Using The Great Gatsby as a springboard text, for example, one of my students asked, "Has it now become possible for people to actually repeat the past as Jay Gatsby once wished?" He then explored the myriad ways recent presidential candidates were recycling the ideas of past presidents such as Kennedy, Clinton, and Reagan. Ultimately, he concluded, "Maybe, instead of imitating past leaders, our politicians would be better off revisiting an even older idea: know thyself."

This approach takes time and effort, and we've had to develop many templates and models to scaffold the skills kids need to be successful. But the payoff is worth it; these essays are fresh; original; and, frankly, more fun to grade. Of course, I still have to train my kids how to use the five-paragraph essays for standardized tests, but now more than ever, in this world of Facebook and Twitter, our students need to learn the crucial notion of audience. In other words, five-paragraph essays can serve a student well in certain timed-writing situations. But understanding how to craft a message for different audiences requires an elasticity of mind and fluidity with genre that can't be achieved by a fill-in-the-blank approach.
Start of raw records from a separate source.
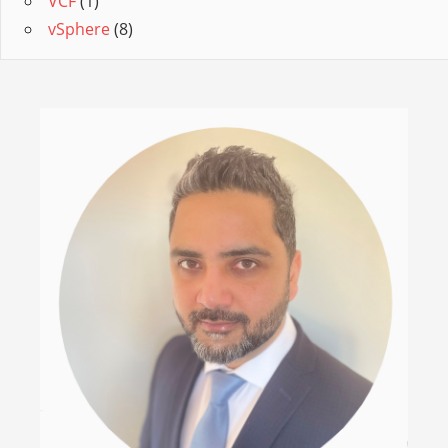
VCF
(1)
vSphere
(8)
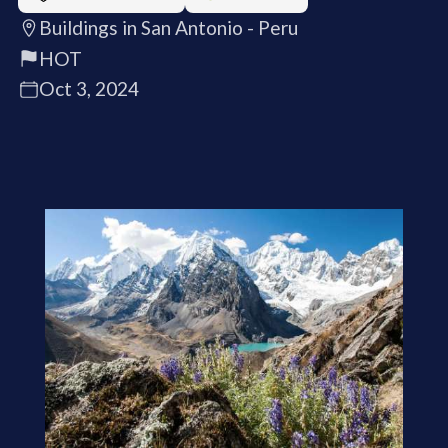
Buildings in San Antonio - Peru
HOT
Oct 3, 2024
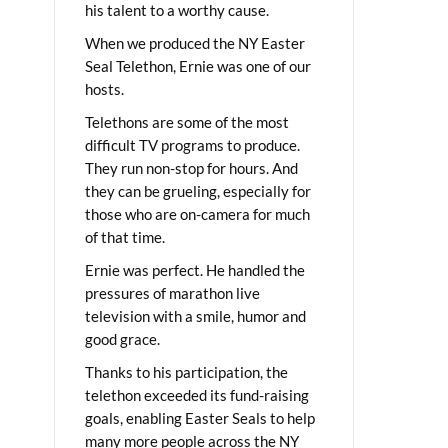
his talent to a worthy cause.
When we produced the NY Easter
Seal Telethon, Ernie was one of our
hosts.
Telethons are some of the most
difficult TV programs to produce.
They run non-stop for hours. And
they can be grueling, especially for
those who are on-camera for much
of that time.
Ernie was perfect. He handled the
pressures of marathon live
television with a smile, humor and
good grace.
Thanks to his participation, the
telethon exceeded its fund-raising
goals, enabling Easter Seals to help
many more people across the NY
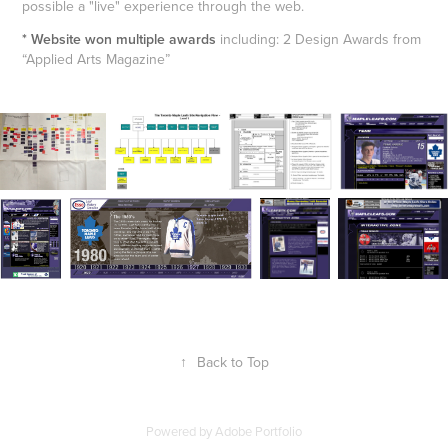
possible a "live" experience through the web.
* Website won multiple awards
including: 2 Design Awards from
“Applied Arts Magazine”
↑
Back to Top
Powered by
Adobe Portfolio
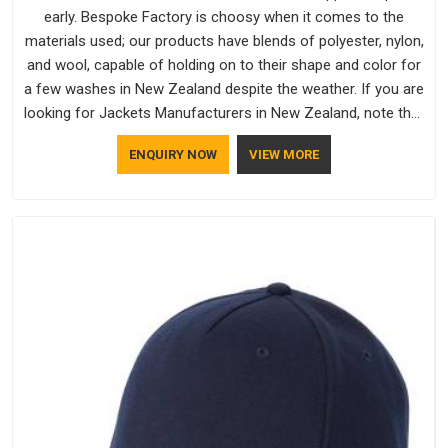
early. Bespoke Factory is choosy when it comes to the
materials used; our products have blends of polyester, nylon,
and wool, capable of holding on to their shape and color for
a few washes in New Zealand despite the weather. If you are
looking for Jackets Manufacturers in New Zealand, note that
although we manufacture in Delhi, our customers are located
ENQUIRY NOW
VIEW MORE
all over the place. As Casual Jackets Manufacturers, comfort
always stays part of the conversation for our clients in New
Zealand.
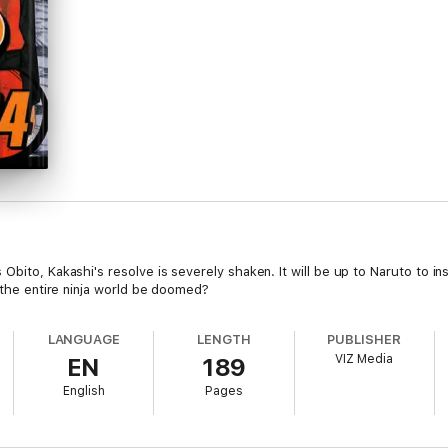
bito, Kakashi's resolve is severely shaken. It will be up to Naruto to ins
l the entire ninja world be doomed?
LANGUAGE
LENGTH
PUBLISHER
VIZ Media
EN
189
English
Pages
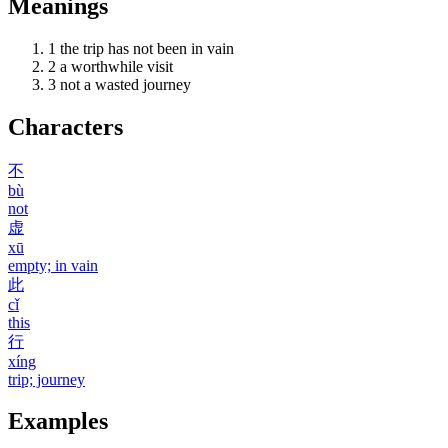
Meanings
1
the trip has not been in vain
2
a worthwhile visit
3
not a wasted journey
Characters
不
bù
not
虚
xū
empty; in vain
此
cǐ
this
行
xíng
trip; journey
Examples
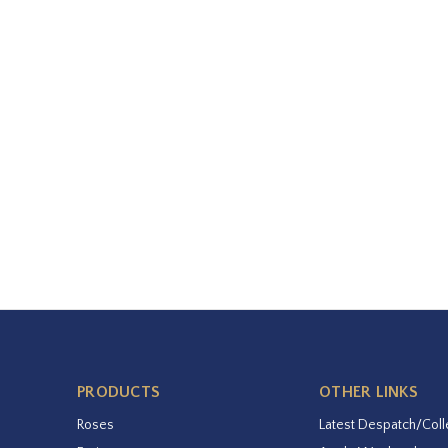
PRODUCTS
OTHER LINKS
Roses
Latest Despatch/Coll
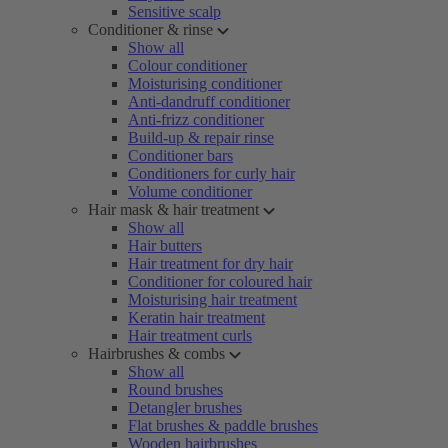
Sensitive scalp
Conditioner & rinse
Show all
Colour conditioner
Moisturising conditioner
Anti-dandruff conditioner
Anti-frizz conditioner
Build-up & repair rinse
Conditioner bars
Conditioners for curly hair
Volume conditioner
Hair mask & hair treatment
Show all
Hair butters
Hair treatment for dry hair
Conditioner for coloured hair
Moisturising hair treatment
Keratin hair treatment
Hair treatment curls
Hairbrushes & combs
Show all
Round brushes
Detangler brushes
Flat brushes & paddle brushes
Wooden hairbrushes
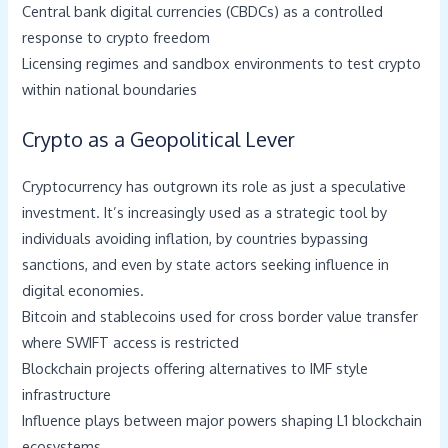
Central bank digital currencies (CBDCs) as a controlled
response to crypto freedom
Licensing regimes and sandbox environments to test crypto
within national boundaries
Crypto as a Geopolitical Lever
Cryptocurrency has outgrown its role as just a speculative
investment. It’s increasingly used as a strategic tool by
individuals avoiding inflation, by countries bypassing
sanctions, and even by state actors seeking influence in
digital economies.
Bitcoin and stablecoins used for cross border value transfer
where SWIFT access is restricted
Blockchain projects offering alternatives to IMF style
infrastructure
Influence plays between major powers shaping L1 blockchain
ecosystems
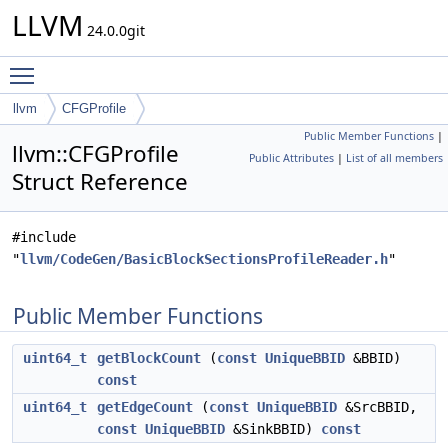
LLVM
24.0.0git
Toggle main menu visibility
llvm
CFGProfile
Public Member Functions
|
llvm::CFGProfile
Public Attributes
|
List of all members
Struct Reference
#include
"
llvm/CodeGen/BasicBlockSectionsProfileReader.h
"
Public Member Functions
uint64_t
getBlockCount
(
const
UniqueBBID
&BBID)
const
uint64_t
getEdgeCount
(
const
UniqueBBID
&SrcBBID,
const
UniqueBBID
&SinkBBID)
const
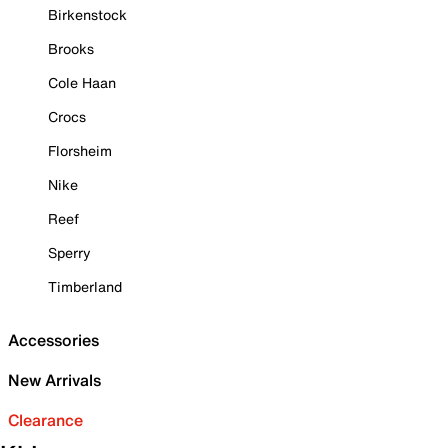
Birkenstock
Brooks
Cole Haan
Crocs
Florsheim
Nike
Reef
Sperry
Timberland
Accessories
New Arrivals
Clearance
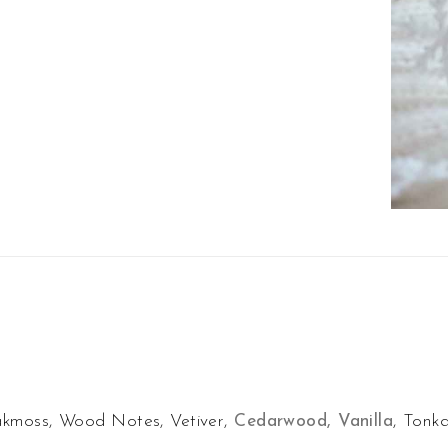
akmoss, Wood Notes, Vetiver,
Cedarwood, Vanilla
, Tonk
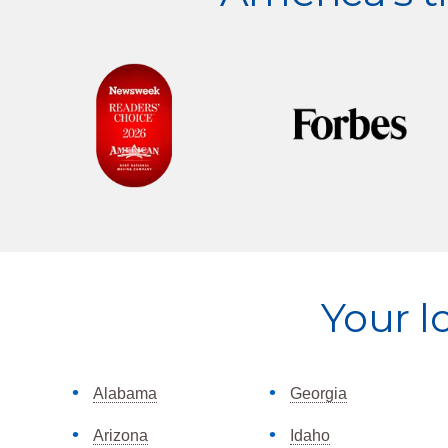
Explore
Your l
more
Alabama
Georgia
Arizona
Idaho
Freedom can be a little scary. Kids sometimes even panic when they are told they can decide how many paragraphs their essay needs. It can be shocking for them to find out that, yes, sometimes a paragraph has only three sentences. But once they begin to craft work that is engaging, inventive, and modeled after the 21st century discourse they see all around them, kids develop a style and a voice that is truly their own. And as Aristotle once noted, "Change in all things is sweet."